Supply Constraints Raise Investor Concerns

During the earnings call, CEO Rene Haas said demand for Arm’s first in-house AGI (Artificial General Intelligence) CPU has already surpassed $2 billion just six weeks after launch.

However, management also acknowledged that the company is still working to secure enough wafers, memory, and advanced packaging to fulfill those orders. Due to these supply chain bottlenecks, Arm maintained its original $1 billion revenue target for the product line through the end of Fiscal Year 2027.

That gap between demand and expected revenue appeared to raise concerns on Wall Street about how quickly the company can scale production.

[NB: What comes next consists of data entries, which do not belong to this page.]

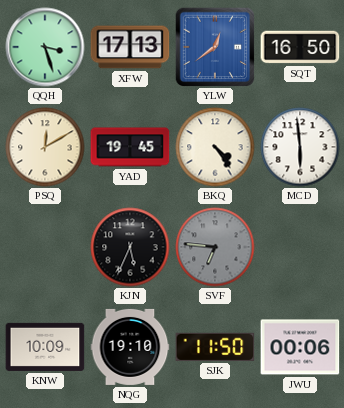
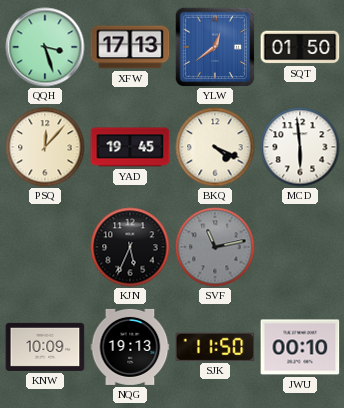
SQT: 16:50 -> 01:50
PSQ: 12:10 -> 12:07
BKQ: 4:24 -> 4:19
SVF: 6:46 -> 11:13
NQG: 19:10 -> 19:13
JWU: 00:06 -> 00:10
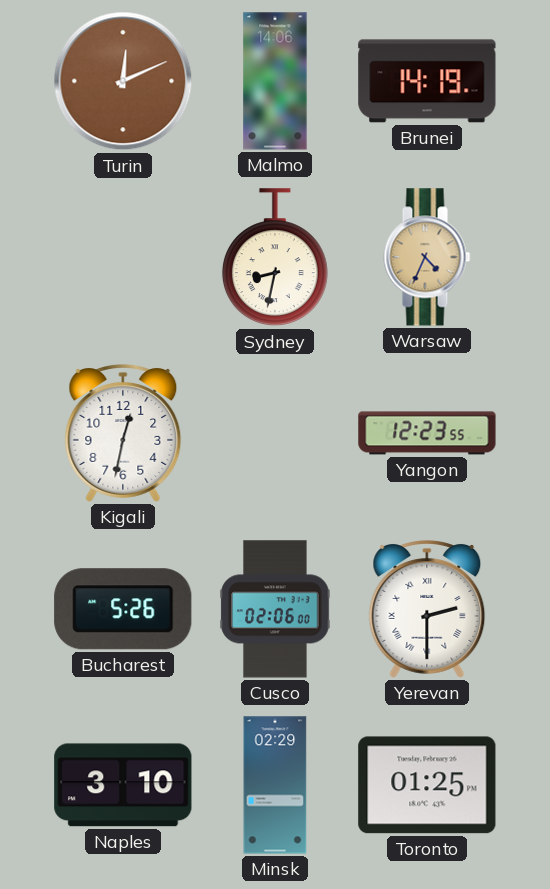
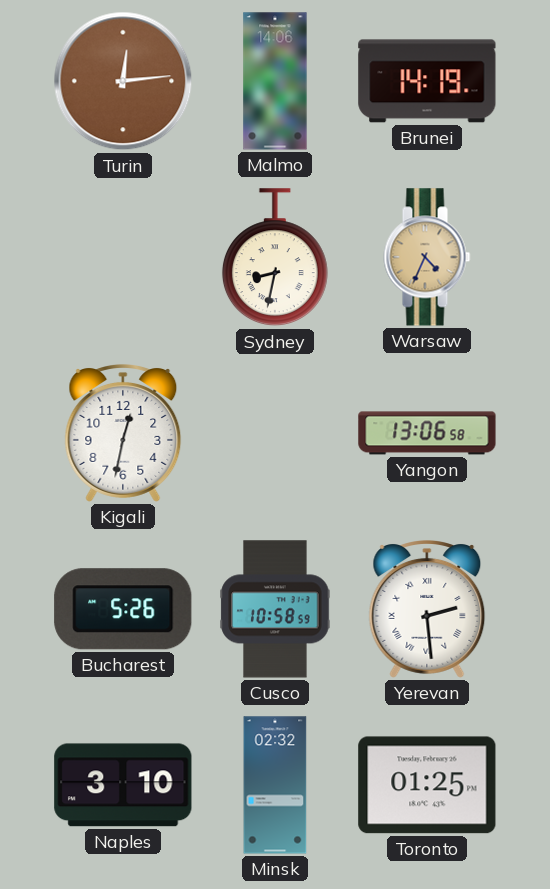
Turin: 12:11 -> 12:14
Yangon: 12:23 -> 13:06
Cusco: 02:06 -> 10:58
Yerevan: 2:30 -> 2:29
Minsk: 02:29 -> 02:32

Arm’s AI Chip Push Brings Higher Costs

For years, Arm mainly operated as a licensing business, earning royalty fees from companies like Apple (AAPL), Qualcomm (QCOM), Nvidia (NVDA), and Samsung that used its chip designs. Now, the company is moving deeper into making its own AI chips to capture a bigger share of the fast-growing AI data center market.

This shift brings higher costs and new risks. Instead of simply licensing designs, Arm now has to spend more on chip design, production, and securing advanced 3nm wafers from Taiwan Semiconductor (TSM).

While the move could create a long-term growth opportunity, analysts remain concerned that these higher costs could pressure profit margins if growth slows.

Is ARM Stock a Good Buy?

Notably, Arm stock has surged more than 115% this year, setting a very high bar for earnings. For now, investors appear to be waiting for clearer signs that the company can meet rising AI demand while keeping profits strong.

Turning to Wall Street, analysts have a Strong Buy consensus rating on ARM stock based on 18 Buys, three Holds, and one Sell assigned in the past three months, as indicated by the graphic below. Furthermore, the average ARM price target of $188.52 per share implies 20.55% downside risk. However, it’s worth noting that estimates will likely change following today’s earnings report.